Nelson has told Henry that he thinks he lacks directed ambition, but Henry said that time will perfect things. But Nelson knows that Henry’s truth is the best soothing lie for his soul because he knows that he is far more than his current state, and time will only worsen his status quo if he doesn’t change something within and start shipping like Henry. Nelson has been complaining and downright procrastinating for too long.
But at least I’m happy about a small realization. I’ve now figured out why it’s important to think you’re a nobody in the first place. It removes the weight of the impostor thoughts and places you at the front line of the battle of intelligence. There, you’re free because you're a nobody who knows nothing yet, and you’re, in Plato’s voice, a tabula rasa. This is the greatest relief, because at that point you're at peace with diving into the unknowns, finding your way through it, and enjoying every new piece of knowledge you encounter, even if you get lost along the way. And if you died in that battle, you at least died at the front line and not as a coward, cowering and shouting instructions from the rear.

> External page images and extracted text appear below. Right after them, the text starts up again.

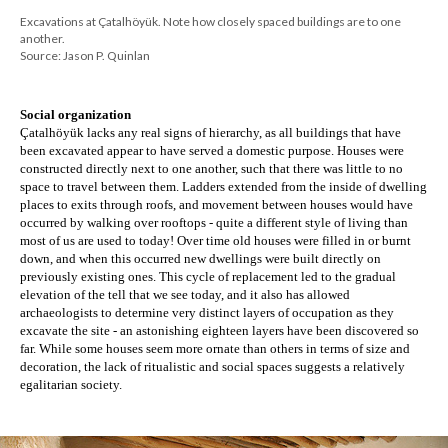
Excavations at Çatalhöyük. Note how closely spaced buildings are to one
another.
Source: Jason P. Quinlan
Social organization
Çatalhöyük lacks any real signs of hierarchy, as all buildings that have 
been excavated appear to have served a domestic purpose. Houses were 
constructed directly next to one another, such that there was little to no 
space to travel between them. Ladders extended from the inside of dwelling 
places to exits through roofs, and movement between houses would have 
occurred by walking over rooftops - quite a different style of living than 
most of us are used to today! Over time old houses were filled in or burnt 
down, and when this occurred new dwellings were built directly on 
previously existing ones. This cycle of replacement led to the gradual 
elevation of the tell that we see today, and it also has allowed 
archaeologists to determine very distinct layers of occupation as they 
excavate the site - an astonishing eighteen layers have been discovered so 
far. While some houses seem more ornate than others in terms of size and 
decoration, the lack of ritualistic and social spaces suggests a relatively 
egalitarian society.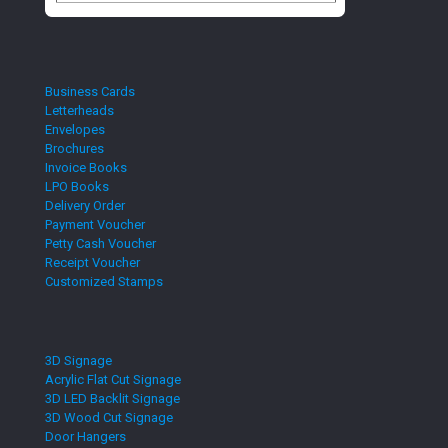
Business Cards
Letterheads
Envelopes
Brochures
Invoice Books
LPO Books
Delivery Order
Payment Voucher
Petty Cash Voucher
Receipt Voucher
Customized Stamps
3D Signage
Acrylic Flat Cut Signage
3D LED Backlit Signage
3D Wood Cut Signage
Door Hangers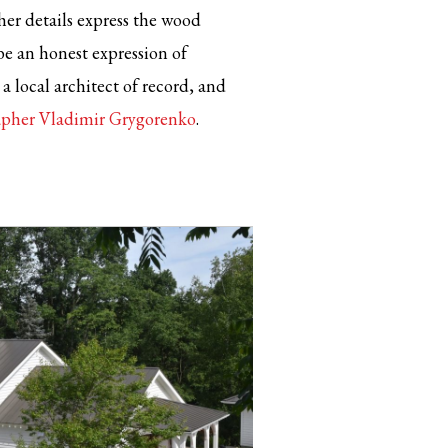
er details express the wood
be an honest expression of
a local architect of record, and
rapher Vladimir Grygorenko
.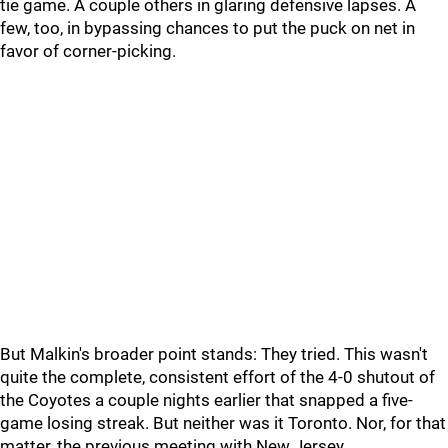
tie game. A couple others in glaring defensive lapses. A
few, too, in bypassing chances to put the puck on net in
favor of corner-picking.
But Malkin's broader point stands: They tried. This wasn't
quite the complete, consistent effort of the 4-0 shutout of
the Coyotes a couple nights earlier that snapped a five-
game losing streak. But neither was it Toronto. Nor, for that
matter, the previous meeting with New Jersey.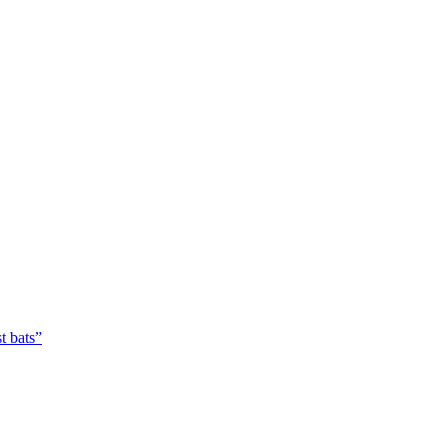
t bats”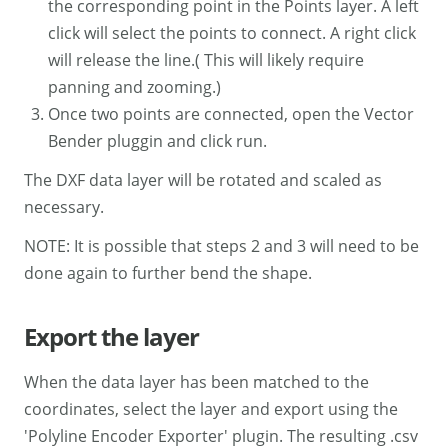
the corresponding point in the Points layer. A left
click will select the points to connect. A right click
will release the line.( This will likely require
panning and zooming.)
Once two points are connected, open the Vector
Bender pluggin and click run.
The DXF data layer will be rotated and scaled as
necessary.
NOTE: It is possible that steps 2 and 3 will need to be
done again to further bend the shape.
Export the layer
When the data layer has been matched to the
coordinates, select the layer and export using the
'Polyline Encoder Exporter' plugin. The resulting .csv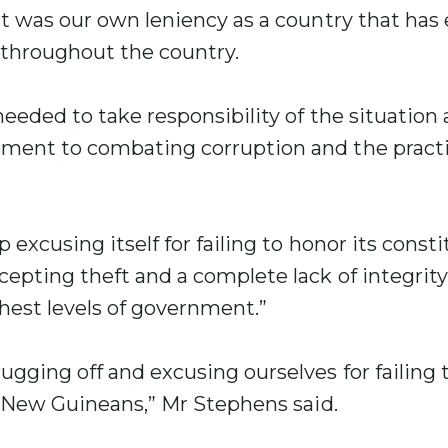
t was our own leniency as a country that has
 throughout the country.
eeded to take responsibility of the situation
ent to combating corruption and the practi
excusing itself for failing to honor its consti
epting theft and a complete lack of integrit
hest levels of government.”
gging off and excusing ourselves for failing 
a New Guineans,” Mr Stephens said.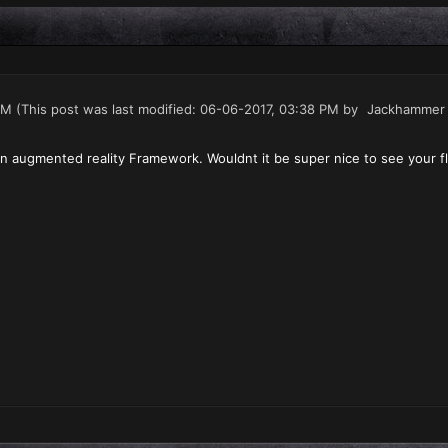
PM
(This post was last modified: 06-06-2017, 03:38 PM by
Jackhammer
 augmented reality Framework. Wouldnt it be super nice to see your fle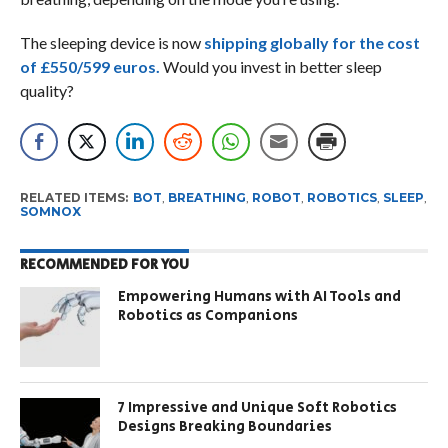
The sleeping device is now
shipping globally for the cost
of £550/599 euros.
Would you invest in better sleep
quality?
RELATED ITEMS:
BOT
,
BREATHING
,
ROBOT
,
ROBOTICS
,
SLEEP
,
SOMNOX
RECOMMENDED FOR YOU
Empowering Humans with AI Tools and
Robotics as Companions
7 Impressive and Unique Soft Robotics
Designs Breaking Boundaries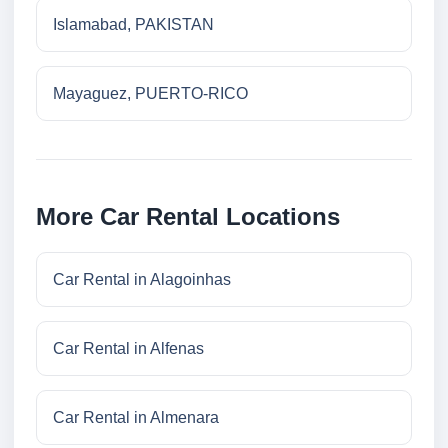
Islamabad, PAKISTAN
Mayaguez, PUERTO-RICO
More Car Rental Locations
Car Rental in Alagoinhas
Car Rental in Alfenas
Car Rental in Almenara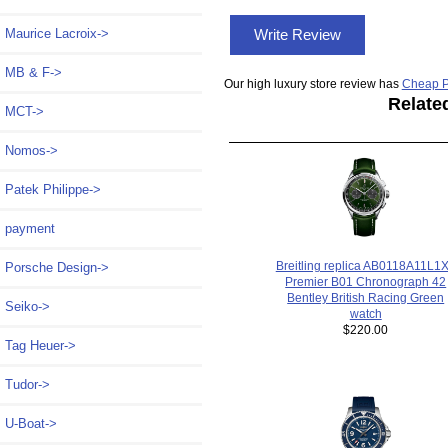
Maurice Lacroix->
Write Review
MB & F->
Our high luxury store review has
Cheap P
Relate
MCT->
Nomos->
Patek Philippe->
payment
Breitling replica AB0118A11L1
Porsche Design->
Premier B01 Chronograph 42
Bentley British Racing Green
Seiko->
watch
$220.00
Tag Heuer->
Tudor->
U-Boat->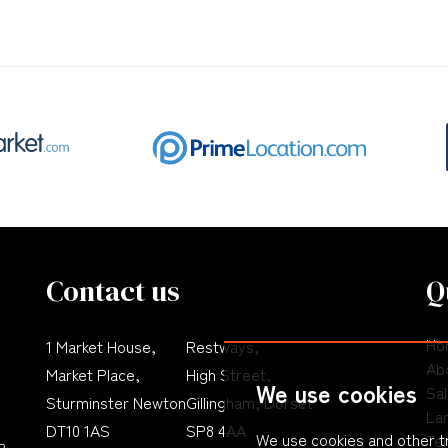
Contact us
Q
Ho
1 Market House,
Restways,
Ab
Market Place,
High Street,
We use cookies
Sa
Sturminster Newton
Gillingham, Dorset
La
DT10 1AS
SP8 4AA
We use cookies and other t
Te
P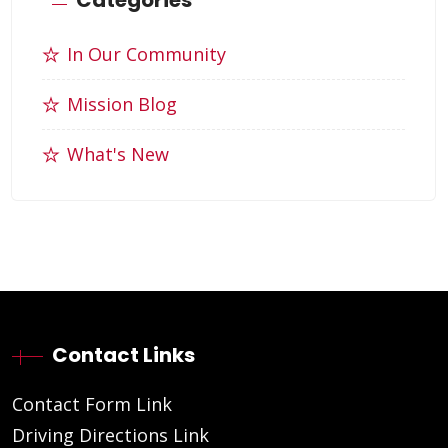
In Our Community
Mission Blog
What's New
Contact Links
Contact Form Link
Driving Directions Link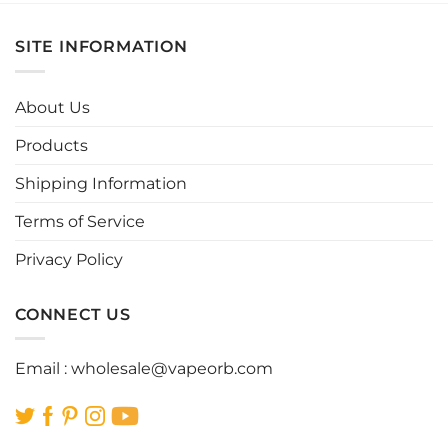
has
has
multiple
multiple
SITE INFORMATION
variants.
variants.
The
The
options
options
About Us
may
may
be
be
Products
chosen
chosen
Shipping Information
on
on
the
the
Terms of Service
product
product
page
page
Privacy Policy
CONNECT US
Email :
wholesale@vapeorb.com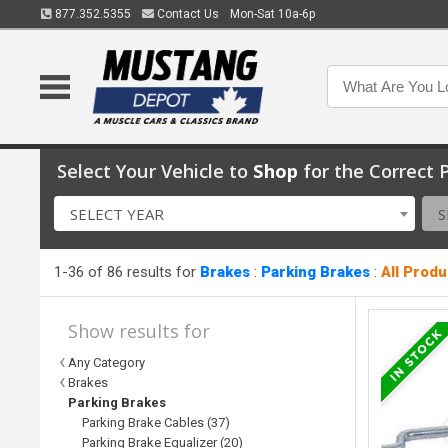
877.352.5355
Contact Us
Mon-Sat 10a-6p
Select Your Vehicle to
Shop
for the Correct P
SELECT YEAR
S
1-36 of 86 results for
Brakes
:
Parking Brakes
:
All Prod
Show results for
Any Category
Brakes
Parking Brakes
Parking Brake Cables (37)
Parking Brake Equalizer (20)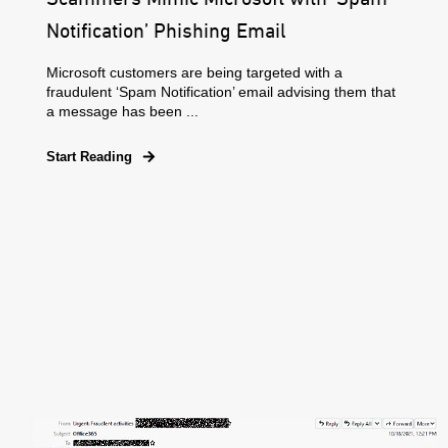
Notification’ Phishing Email
Microsoft customers are being targeted with a
fraudulent ‘Spam Notification’ email advising them that
a message has been ...
Start Reading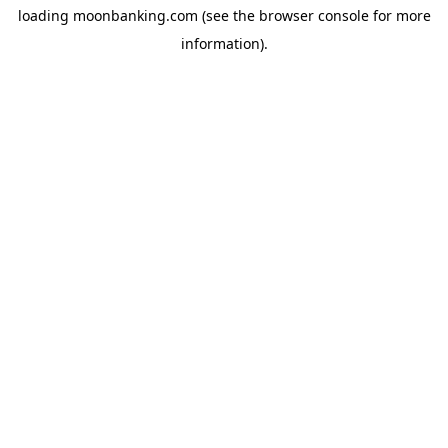
loading
moonbanking.com
(see the
browser console
for more
information).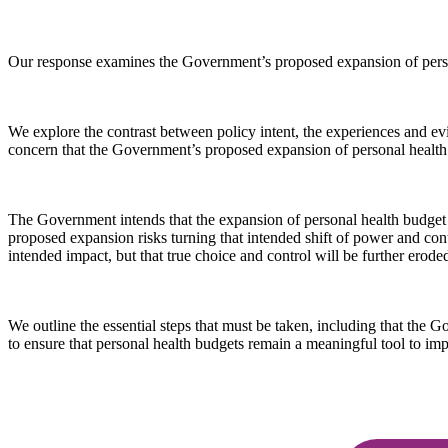
Our response examines the Government’s proposed expansion of person
We explore the contrast between policy intent, the experiences and ev
concern that the Government’s proposed expansion of personal health b
The Government intends that the expansion of personal health budget nu
proposed expansion risks turning that intended shift of power and contro
intended impact, but that true choice and control will be further erod
We outline the essential steps that must be taken, including that the
to ensure that personal health budgets remain a meaningful tool to imp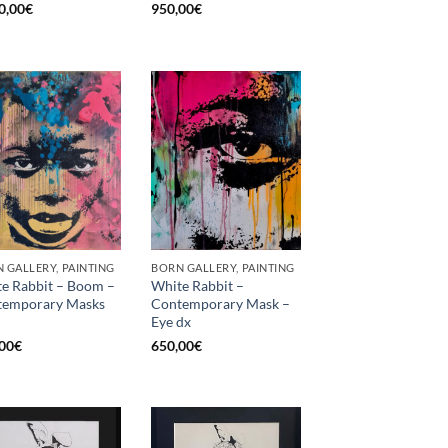
0,00
€
950,00
€
 GALLERY, PAINTING
BORN GALLERY, PAINTING
e Rabbit – Boom –
White Rabbit –
temporary Masks
Contemporary Mask –
Eye dx
00
€
650,00
€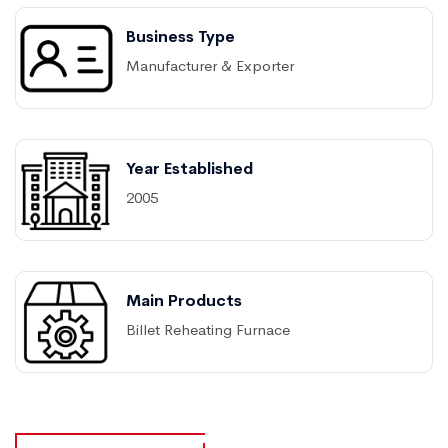
Business Type
Manufacturer & Exporter
Year Established
2005
Main Products
Billet Reheating Furnace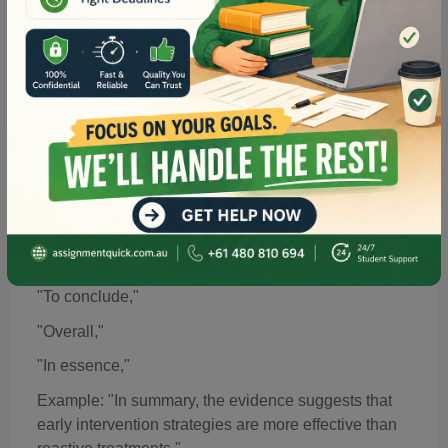
Example: "For instance, nursing students often
benefit from simulation-based learning in clinical
scenarios."
Read more about subject-specific academic
expectations in our guide on
Nursing Assignment Help
.
in Australia
7. Transitions for
Summarising
or Concluding
When wrapping up a section or the entire
assignment,
summarising
transitions bring cohesion:
"In summary,"
"To conclude,"
"Overall,"
"In essence,"
Example: "In summary, the evidence suggests that
early intervention strategies are more effective than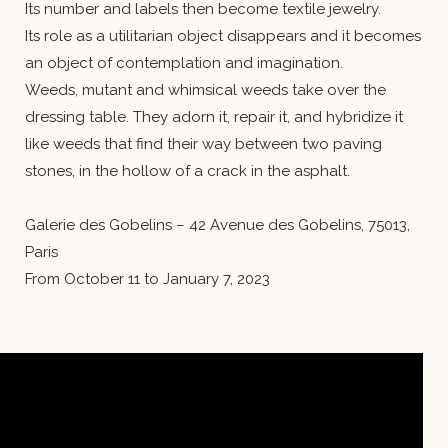
Its number and labels then become textile jewelry.
Its role as a utilitarian object disappears and it becomes
an object of contemplation and imagination.
Weeds, mutant and whimsical weeds take over the
dressing table. They adorn it, repair it, and hybridize it
like weeds that find their way between two paving
stones, in the hollow of a crack in the asphalt.
Galerie des Gobelins – 42 Avenue des Gobelins, 75013,
Paris
From October 11 to January 7, 2023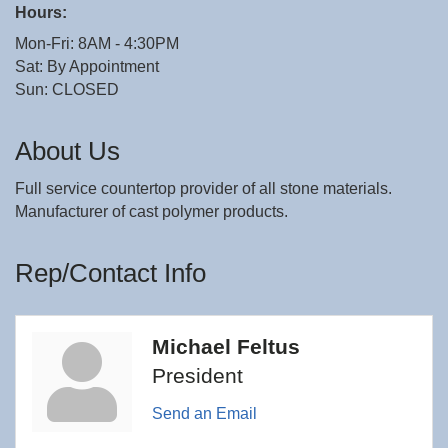
Hours:
Mon-Fri: 8AM - 4:30PM
Sat: By Appointment
Sun: CLOSED
About Us
Full service countertop provider of all stone materials.
Manufacturer of cast polymer products.
Rep/Contact Info
Michael Feltus
President
Send an Email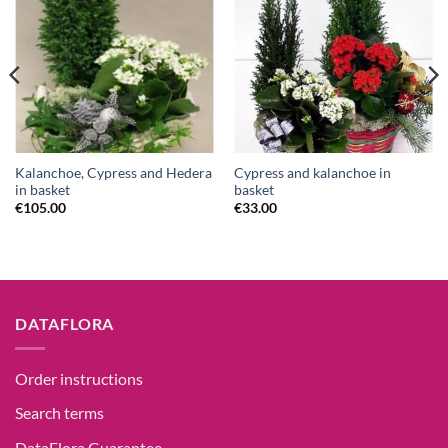
Kalanchoe, Cypress and Hedera
Cypress and kalanchoe in
in basket
basket
€
105.00
€
33.00
DATAFLORA
Order instructions
Search terms
DataFlora Guarantee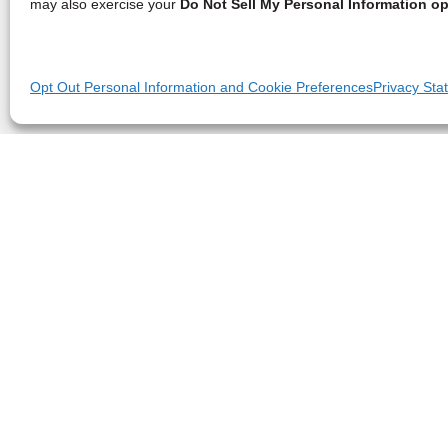
may also exercise your
Do Not Sell My Personal Information op
Opt Out Personal Information and Cookie Preferences
Privacy Sta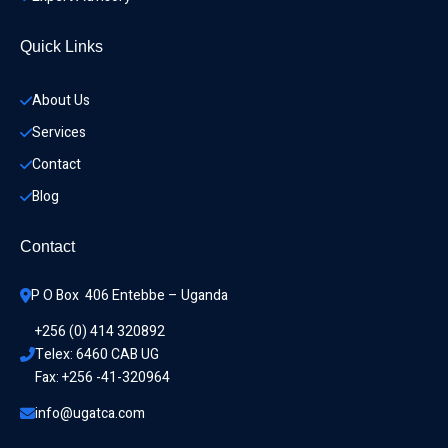
Quick Links
About Us
Services
Contact
Blog
Contact
P O Box  406 Entebbe – Uganda
+256 (0) 414 320892
Telex: 6460 CAB UG
Fax: +256 -41-320964
info@ugatca.com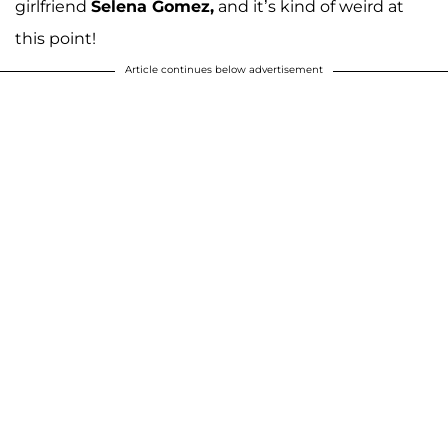
girlfriend
Selena Gomez,
and it’s kind of weird at
this point!
Article continues below advertisement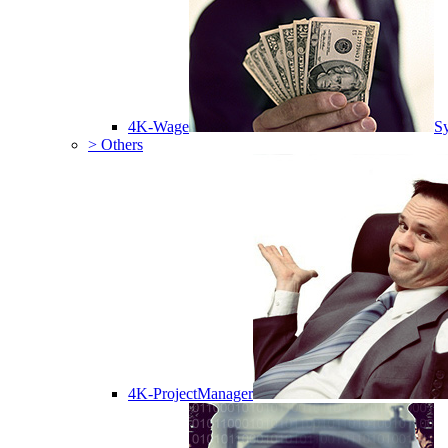
4K-Wage
Sy
> Others
4K-ProjectManager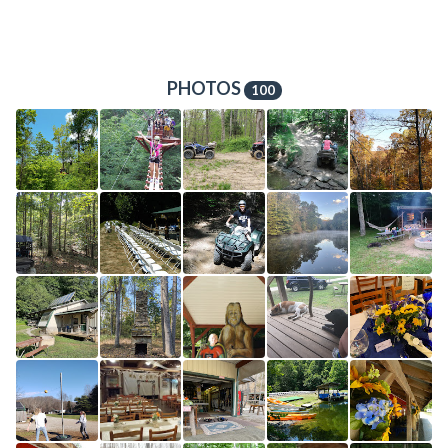
PHOTOS
100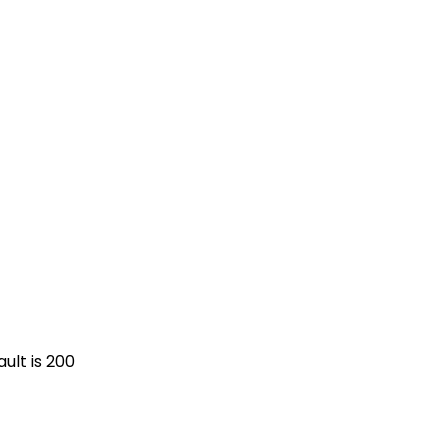
ult is 200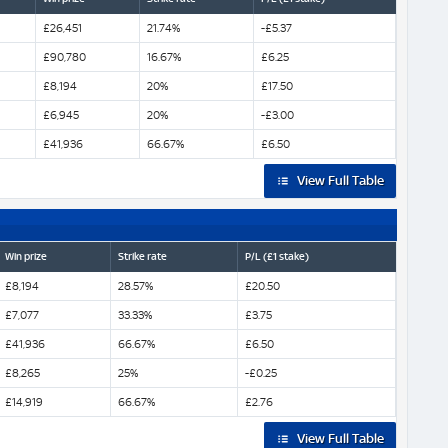
£26,451
21.74%
-£5.37
£90,780
16.67%
£6.25
£8,194
20%
£17.50
£6,945
20%
-£3.00
£41,936
66.67%
£6.50
View Full Table
Win prize
Strike rate
P/L (£1 stake)
£8,194
28.57%
£20.50
£7,077
33.33%
£3.75
£41,936
66.67%
£6.50
£8,265
25%
-£0.25
£14,919
66.67%
£2.76
View Full Table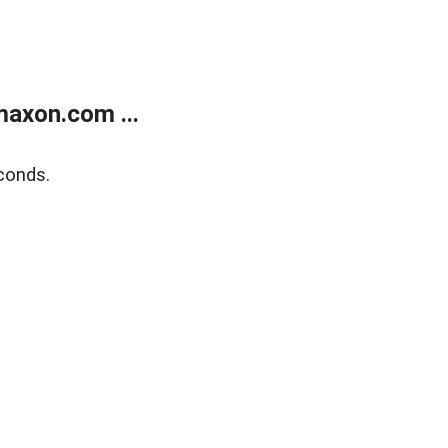
axon.com ...
conds.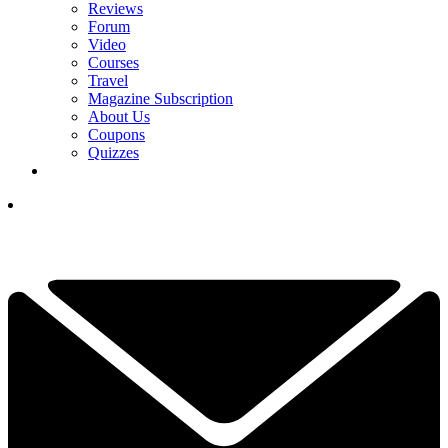
Reviews
Forum
Video
Courses
Travel
Magazine Subscription
About Us
Coupons
Quizzes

And instead of sobbing that you don’t understand what you see, you smile, say I’m a nobody who hasn’t met this knowledge before, and then you wrestle with it regardless.
Henry just released an AI CS Compendium↗. And I gawk at the wealth of knowledge and experience and how time has favored Henry.
For it is my hope that one day, my trajectory after Cambridge will be similar to, if not more than, that of Henry and Emmanuel. And one day, I can earn the right to finally say, “Honestly, I am a nobody!”